MATERIALS PROVIDED:
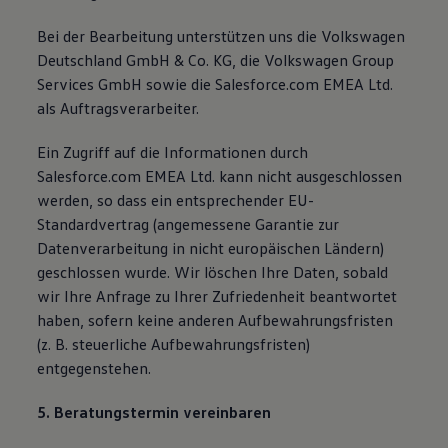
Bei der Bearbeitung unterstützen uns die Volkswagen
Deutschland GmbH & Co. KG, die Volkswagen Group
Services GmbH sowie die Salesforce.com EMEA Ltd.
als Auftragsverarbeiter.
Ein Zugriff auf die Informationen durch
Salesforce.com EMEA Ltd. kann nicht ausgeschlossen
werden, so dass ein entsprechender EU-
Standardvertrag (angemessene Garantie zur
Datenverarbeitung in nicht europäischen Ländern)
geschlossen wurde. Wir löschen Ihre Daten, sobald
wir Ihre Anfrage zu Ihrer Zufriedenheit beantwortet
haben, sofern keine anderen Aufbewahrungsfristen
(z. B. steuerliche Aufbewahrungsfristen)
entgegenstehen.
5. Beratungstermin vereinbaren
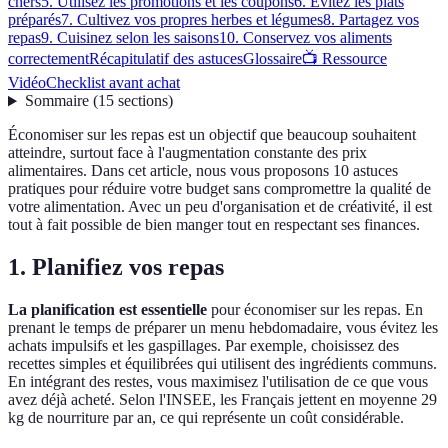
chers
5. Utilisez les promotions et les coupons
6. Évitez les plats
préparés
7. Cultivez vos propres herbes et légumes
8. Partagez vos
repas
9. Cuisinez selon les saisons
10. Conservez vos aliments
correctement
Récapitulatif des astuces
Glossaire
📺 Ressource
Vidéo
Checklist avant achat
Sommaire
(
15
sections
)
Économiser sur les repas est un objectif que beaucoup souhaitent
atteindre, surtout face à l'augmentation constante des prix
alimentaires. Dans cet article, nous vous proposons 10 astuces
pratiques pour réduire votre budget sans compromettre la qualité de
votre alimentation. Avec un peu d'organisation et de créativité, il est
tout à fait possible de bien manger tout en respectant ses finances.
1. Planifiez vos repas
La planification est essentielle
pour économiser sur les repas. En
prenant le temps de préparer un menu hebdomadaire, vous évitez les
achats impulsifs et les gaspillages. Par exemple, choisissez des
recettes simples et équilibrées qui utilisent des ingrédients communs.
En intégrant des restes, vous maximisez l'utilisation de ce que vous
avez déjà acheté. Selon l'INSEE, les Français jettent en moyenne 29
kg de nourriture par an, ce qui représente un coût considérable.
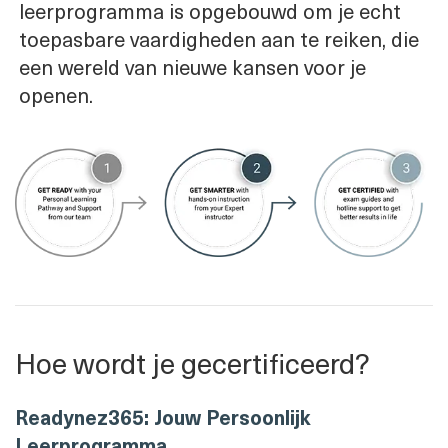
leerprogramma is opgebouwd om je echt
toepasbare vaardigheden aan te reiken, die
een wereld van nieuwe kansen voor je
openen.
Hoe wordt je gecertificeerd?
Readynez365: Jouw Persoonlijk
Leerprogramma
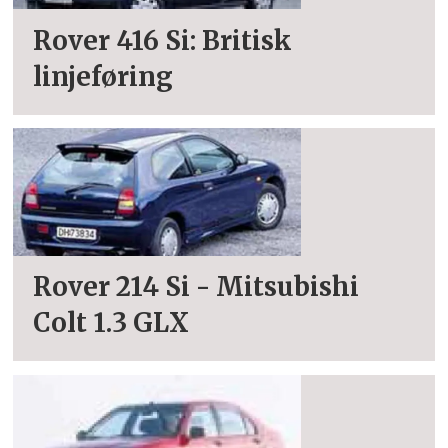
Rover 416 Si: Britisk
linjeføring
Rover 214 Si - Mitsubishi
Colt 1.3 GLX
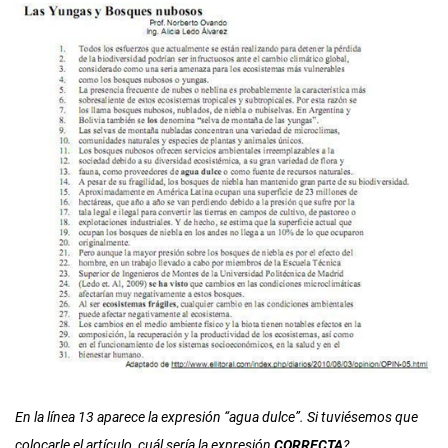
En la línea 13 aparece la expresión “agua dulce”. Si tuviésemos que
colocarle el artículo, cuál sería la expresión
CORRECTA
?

THE TASK: Skip the pictures and copy exactly the lines from the one containing "Datenverarbeitung in nicht" through the end of the material, both ends included.

SOLUTION:
Datenverarbeitung in nicht europäischen Ländern)
geschlossen wurde. Wir löschen Ihre Daten, sobald
wir Ihre Anfrage zu Ihrer Zufriedenheit beantwortet
haben, sofern keine anderen Aufbewahrungsfristen
(z. B. steuerliche Aufbewahrungsfristen)
entgegenstehen.
5. Beratungstermin vereinbaren
chers
5. Utilisez les promotions et les coupons
6. Évitez les plats
préparés
7. Cultivez vos propres herbes et légumes
8. Partagez vos
repas
9. Cuisinez selon les saisons
10. Conservez vos aliments
correctement
Récapitulatif des astuces
Glossaire
📺 Ressource
Vidéo
Checklist avant achat
Sommaire
(
15
sections
)
Économiser sur les repas est un objectif que beaucoup souhaitent
atteindre, surtout face à l'augmentation constante des prix
alimentaires. Dans cet article, nous vous proposons 10 astuces
pratiques pour réduire votre budget sans compromettre la qualité de
votre alimentation. Avec un peu d'organisation et de créativité, il est
tout à fait possible de bien manger tout en respectant ses finances.
1. Planifiez vos repas
La planification est essentielle
pour économiser sur les repas. En
prenant le temps de préparer un menu hebdomadaire, vous évitez les
achats impulsifs et les gaspillages. Par exemple, choisissez des
recettes simples et équilibrées qui utilisent des ingrédients communs.
En intégrant des restes, vous maximisez l'utilisation de ce que vous
avez déjà acheté. Selon l'INSEE, les Français jettent en moyenne 29
kg de nourriture par an, ce qui représente un coût considérable.
leerprogramma is opgebouwd om je echt
toepasbare vaardigheden aan te reiken, die
een wereld van nieuwe kansen voor je
openen.
Hoe wordt je gecertificeerd?
Readynez365: Jouw Persoonlijk
Leerprogramma
Rover 416 Si: Britisk
linjeføring
Rover 214 Si - Mitsubishi
Colt 1.3 GLX
En la línea 13 aparece la expresión “agua dulce”. Si tuviésemos que
colocarle el artículo, cuál sería la expresión
CORRECTA
?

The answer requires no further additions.